What the exercise asks => Set down each entry exactly as given; pictures should not appear in the copy.

-------

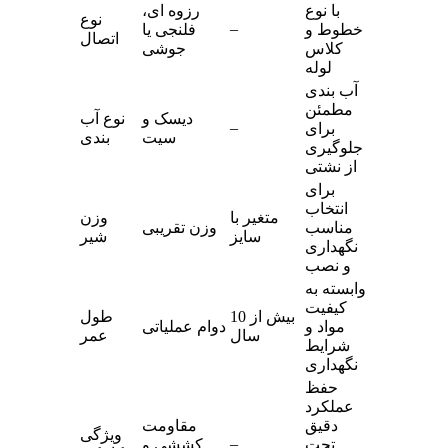
با نوع
رزوه‌ ای،
نوع
–
خطوط و
فلنجی یا
اتصال
کلاس
جوشی
لوله
آب‌ بندی
مطمئن
دیسک و
نوع آب‌
–
برای
سیت
بندی
جلوگیری
از نشتی
برای
انتخاب
متغیر با
وزن
مناسب
وزن تقریبی
سایز
شیر
نگهداری
و نصب
وابسته به
کیفیت
بیش از 10
طول
مواد و
دوام عملیاتی
سال
عمر
شرایط
نگهداری
حفظ
عملکرد
دقیق
مقاومت
ویژگی
–
تحت
کششی و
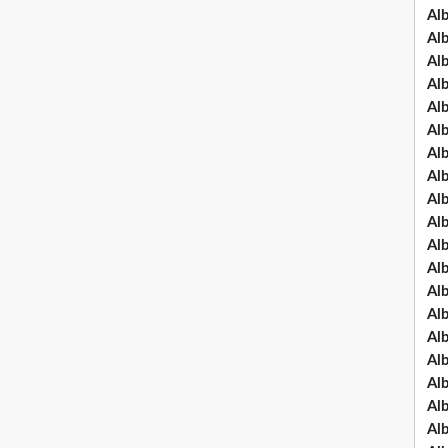
Al
Al
Al
Al
Al
Al
Al
Al
Al
Al
Al
Al
Al
Al
Al
Al
Al
Al
Al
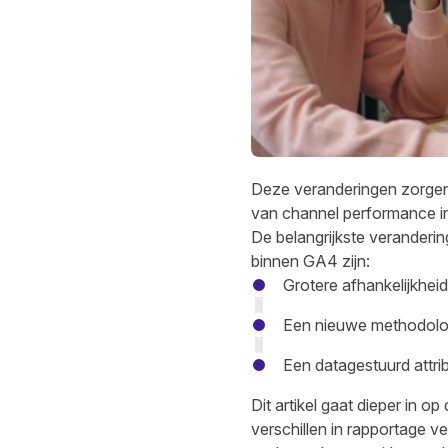
Deze veranderingen zorgen e
van channel performance in
De belangrijkste veranderin
binnen GA4 zijn:
Grotere afhankelijkhe
Een nieuwe methodolog
Een datagestuurd attri
Dit artikel gaat dieper in 
verschillen in rapportage v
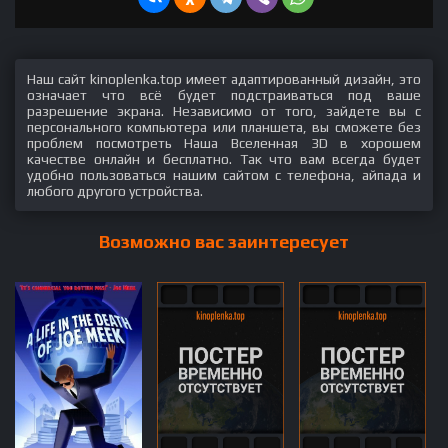
Наш сайт kinoplenka.top имеет адаптированный дизайн, это
означает что всё будет подстраиваться под ваше
разрешение экрана. Независимо от того, зайдете вы с
персонального компьютера или планшета, вы сможете без
проблем посмотреть Наша Вселенная 3D в хорошем
качестве онлайн и бесплатно. Так что вам всегда будет
удобно пользоваться нашим сайтом с телефона, айпада и
любого другого устройства.
Возможно вас заинтересует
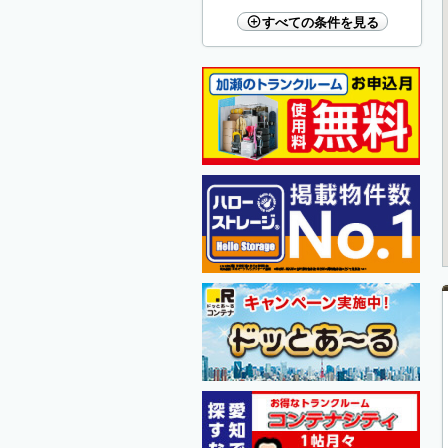
すべての条件を見る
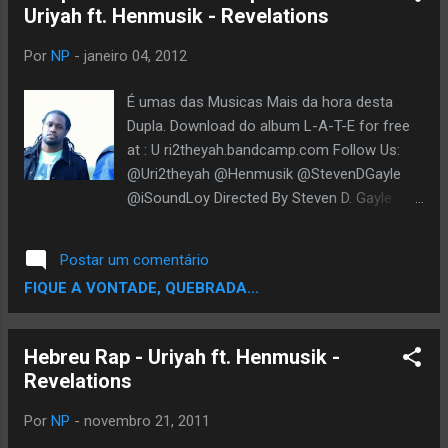
Uriyah ft. Henmusik - Revelations
Por
NP
-
janeiro 04, 2012
É umas das Musicas Mais da hora desta
Dupla. Download do album L-A-T-E for free
at : U ri2theyah.bandcamp.com Follow Us:
@Uri2theyah @Henmusik @StevenDGayle
@iSoundLoy Directed By Steven D. Gayle
Produced By The 1st Kind SoundLOY
Productions
Postar um comentário
FIQUE A VONTADE, QUEBRADA...
Hebreu Rap - Uriyah ft. Henmusik -
Revelations
Por
NP
-
novembro 21, 2011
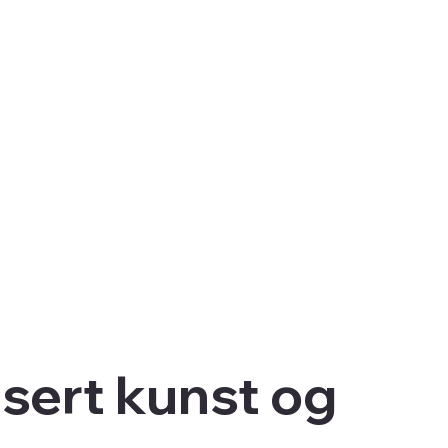
sert kunst og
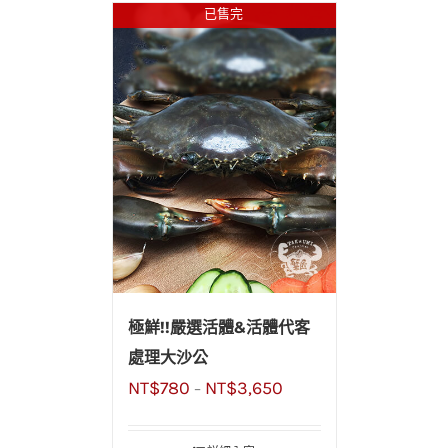
已售完
極鮮!!嚴選活體&活體代客
處理大沙公
NT$
780
NT$
3,650
–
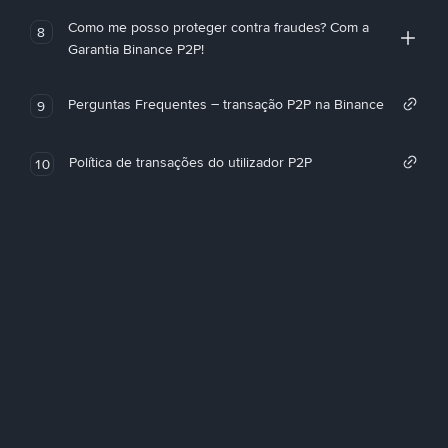
Como me posso proteger contra fraudes? Com a
8
Garantia Binance P2P!
Perguntas Frequentes – transação P2P na Binance
9
Política de transações do utilizador P2P
10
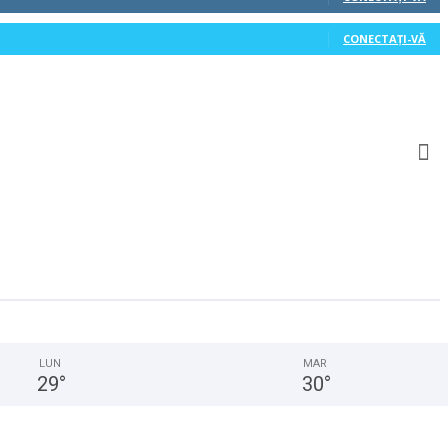
CONECTAȚI-VĂ
LUN
MAR
29
°
30
°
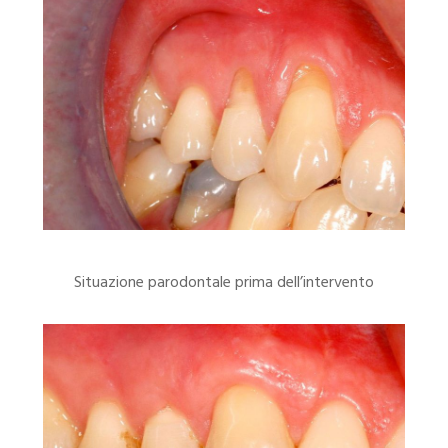
Situazione parodontale prima dell’intervento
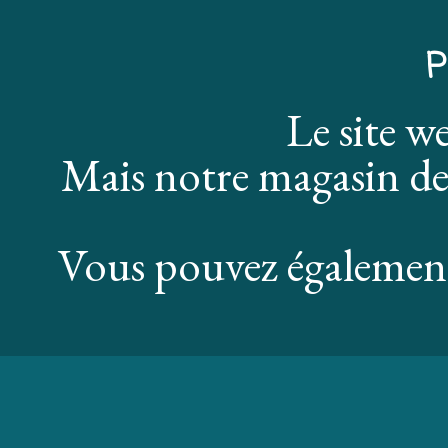
P
Le site w
Mais notre magasin de
Vous pouvez également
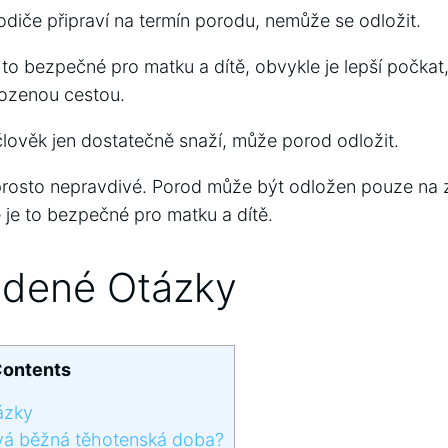
odiče připraví na termín porodu, nemůže se odložit.
to bezpečné pro matku a dítě, obvykle je lepší počkat,
rozenou cestou.
lověk jen dostatečně snaží, může porod odložit.
prosto nepravdivé. Porod může být odložen pouze na 
e je to bezpečné pro matku a dítě.
adené Otázky
ontents
ázky
vá běžná těhotenská doba?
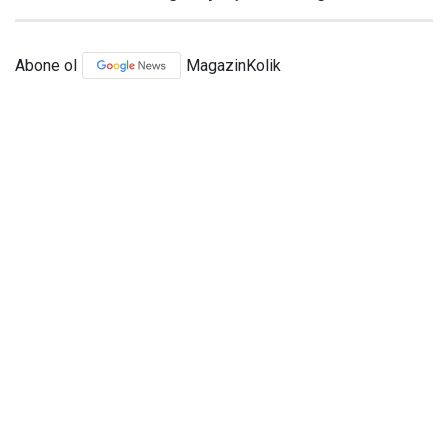
Abone ol
MagazinKolik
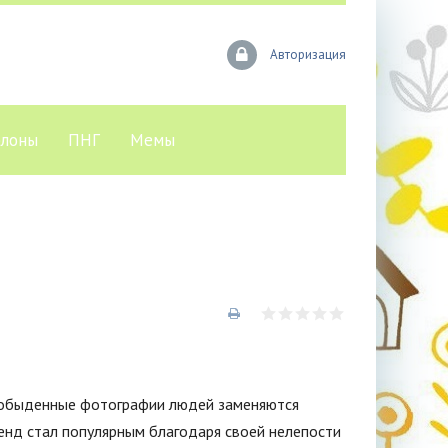
Авторизация
лоны
ПНГ
Мемы
де обыденные фотографии людей заменяются
енд стал популярным благодаря своей нелепости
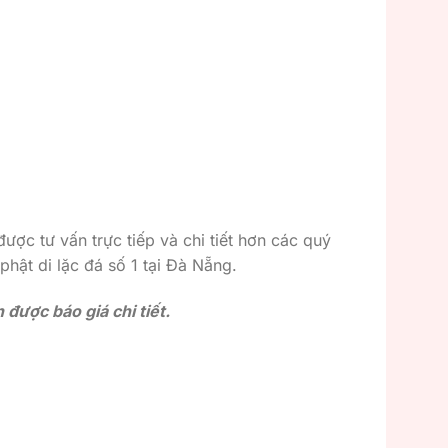
được tư vấn trực tiếp và chi tiết hơn các quý
phật di lặc đá số 1 tại Đà Nẵng.
được báo giá chi tiết.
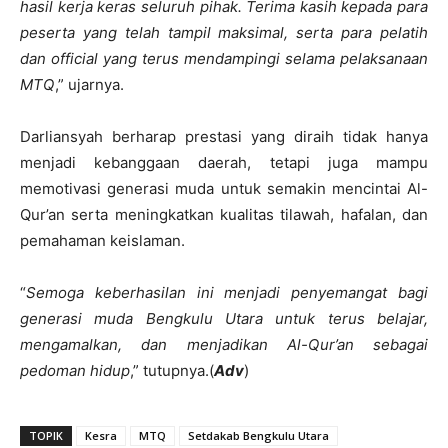
hasil kerja keras seluruh pihak. Terima kasih kepada para
peserta yang telah tampil maksimal, serta para pelatih
dan official yang terus mendampingi selama pelaksanaan
MTQ
,” ujarnya.
Darliansyah berharap prestasi yang diraih tidak hanya
menjadi kebanggaan daerah, tetapi juga mampu
memotivasi generasi muda untuk semakin mencintai Al-
Qur’an serta meningkatkan kualitas tilawah, hafalan, dan
pemahaman keislaman.
“
Semoga keberhasilan ini menjadi penyemangat bagi
generasi muda Bengkulu Utara untuk terus belajar,
mengamalkan, dan menjadikan Al-Qur’an sebagai
pedoman hidup
,” tutupnya.(
Adv
)
TOPIK
Kesra
MTQ
Setdakab Bengkulu Utara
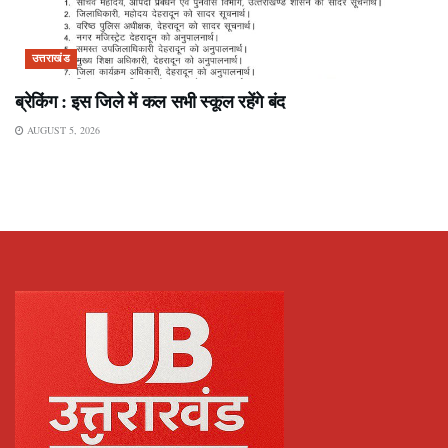
उत्तराखंड
ब्रेकिंग : इस जिले में कल सभी स्कूल रहेंगे बंद
AUGUST 5, 2026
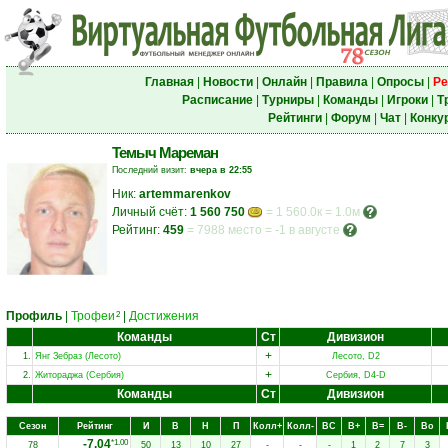
Главная
|
Новости
|
Онлайн
|
Правила
|
Опросы
|
Ре
Расписание
|
Турниры
|
Команды
|
Игроки
|
Т
Рейтинги
|
Форум
|
Чат
|
Конку
Темыч Мареман
Последний визит:
вчера в 22:55
Ник:
artemmarenkov
Личный счёт:
1 560 750
= 1 560.0к = 1.0м
Рейтинг:
459
=
7988 место
=
-1 в августе
Профиль
|
Трофеи
|
Достижения
2
Команды
Ст
Дивизион
+
1.
Янг Зебраз (Лесото)
Лесото, D2
+
2.
Житораджа (Сербия)
Сербия, D4-D
Команды
Ст
Дивизион
Сезон
Рейтинг
И
В
Н
П
Колл+
Колл-
ВC
В+
В=
В-
Вo
-7.04
*1.00
78
50
13
10
27
-
-
-
1
2
7
3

-------

Task response =>
با نوع
رزوه‌ ای،
نوع
–
خطوط و
فلنجی یا
اتصال
کلاس
جوشی
لوله
آب‌ بندی
مطمئن
دیسک و
نوع آب‌
–
برای
سیت
بندی
جلوگیری
از نشتی
برای
انتخاب
متغیر با
وزن
مناسب
وزن تقریبی
سایز
شیر
نگهداری
و نصب
وابسته به
کیفیت
بیش از 10
طول
مواد و
دوام عملیاتی
سال
عمر
شرایط
نگهداری
حفظ
عملکرد
دقیق
مقاومت
ویژگی
–
تحت
کششی و
Al
Al
Al
Al
Al
Al
Al
Al
Al
Al
Al
Al
Al
Al
Al
Al
Al
Al
Al
Deze veranderingen zorgen e
van channel performance in
De belangrijkste veranderin
binnen GA4 zijn:
Grotere afhankelijkhe
Een nieuwe methodolog
Een datagestuurd attri
Dit artikel gaat dieper in 
verschillen in rapportage v
Наш сайт kinoplenka.top имеет адаптированный дизайн, это
означает что всё будет подстраиваться под ваше
разрешение экрана. Независимо от того, зайдете вы с
персонального компьютера или планшета, вы сможете без
проблем посмотреть Наша Вселенная 3D в хорошем
качестве онлайн и бесплатно. Так что вам всегда будет
удобно пользоваться нашим сайтом с телефона, айпада и
любого другого устройства.
Возможно вас заинтересует
すべての条件を見る
Uriyah ft. Henmusik - Revelations
Por
NP
-
janeiro 04, 2012
É umas das Musicas Mais da hora desta
Dupla. Download do album L-A-T-E for free
at : U ri2theyah.bandcamp.com Follow Us:
@Uri2theyah @Henmusik @StevenDGayle
@iSoundLoy Directed By Steven D. Gayle
Produced By The 1st Kind SoundLOY
Productions
Postar um comentário
FIQUE A VONTADE, QUEBRADA...
Hebreu Rap - Uriyah ft. Henmusik -
Revelations
Por
NP
-
novembro 21, 2011
sert kunst og
已售完
極鮮!!嚴選活體&活體代客
處理大沙公
NT$
780
NT$
3,650
–
Como me posso proteger contra fraudes? Com a
8
Garantia Binance P2P!
Perguntas Frequentes – transação P2P na Binance
9
Política de transações do utilizador P2P
10
CONECTAȚI-VĂ
LUN
MAR
29
°
30
°
Situazione parodontale prima dell’intervento
P
Le site w
Mais notre magasin de
Vous pouvez également
odiče připraví na termín porodu, nemůže se odložit.
to bezpečné pro matku a dítě, obvykle je lepší počkat,
rozenou cestou.
lověk jen dostatečně snaží, může porod odložit.
prosto nepravdivé. Porod může být odložen pouze na 
e je to bezpečné pro matku a dítě.
adené Otázky
ontents
ázky
vá běžná těhotenská doba?
Abone ol
MagazinKolik
Авторизация
лоны
ПНГ
Мемы
де обыденные фотографии людей заменяются
енд стал популярным благодаря своей нелепости
được tư vấn trực tiếp và chi tiết hơn các quý
phật di lặc đá số 1 tại Đà Nẵng.
được báo giá chi tiết.
hasil kerja keras seluruh pihak. Terima kasih kepada para
peserta yang telah tampil maksimal, serta para pelatih
dan official yang terus mendampingi selama pelaksanaan
MTQ
,” ujarnya.
Darliansyah berharap prestasi yang diraih tidak hanya
menjadi kebanggaan daerah, tetapi juga mampu
memotivasi generasi muda untuk semakin mencintai Al-
Qur’an serta meningkatkan kualitas tilawah, hafalan, dan
pemahaman keislaman.
“
Semoga keberhasilan ini menjadi penyemangat bagi
generasi muda Bengkulu Utara untuk terus belajar,
mengamalkan, dan menjadikan Al-Qur’an sebagai
pedoman hidup
,” tutupnya.(
Adv
)
TOPIK
Kesra
MTQ
Setdakab Bengkulu Utara
उत्तराखंड
ब्रेकिंग : इस जिले में कल सभी स्कूल रहेंगे बंद
AUGUST 5, 2026
Главная
|
Новости
|
Онлайн
|
Правила
|
Опросы
|
Ре
Расписание
|
Турниры
|
Команды
|
Игроки
|
Т
Рейтинги
|
Форум
|
Чат
|
Конку
Темыч Мареман
Последний визит:
вчера в 22:55
Ник:
artemmarenkov
Личный счёт:
1 560 750
= 1 560.0к = 1.0м
Рейтинг:
459
=
7988 место
=
-1 в августе
Профиль
|
Трофеи
|
Достижения
2
Команды
Ст
Дивизион
+
1.
Янг Зебраз (Лесото)
Лесото, D2
+
2.
Житораджа (Сербия)
Сербия, D4-D
Команды
Ст
Дивизион
Сезон
Рейтинг
И
В
Н
П
Колл+
Колл-
ВC
В+
В=
В-
Вo
-7.04
*1.00
78
50
13
10
27
-
-
-
1
2
7
3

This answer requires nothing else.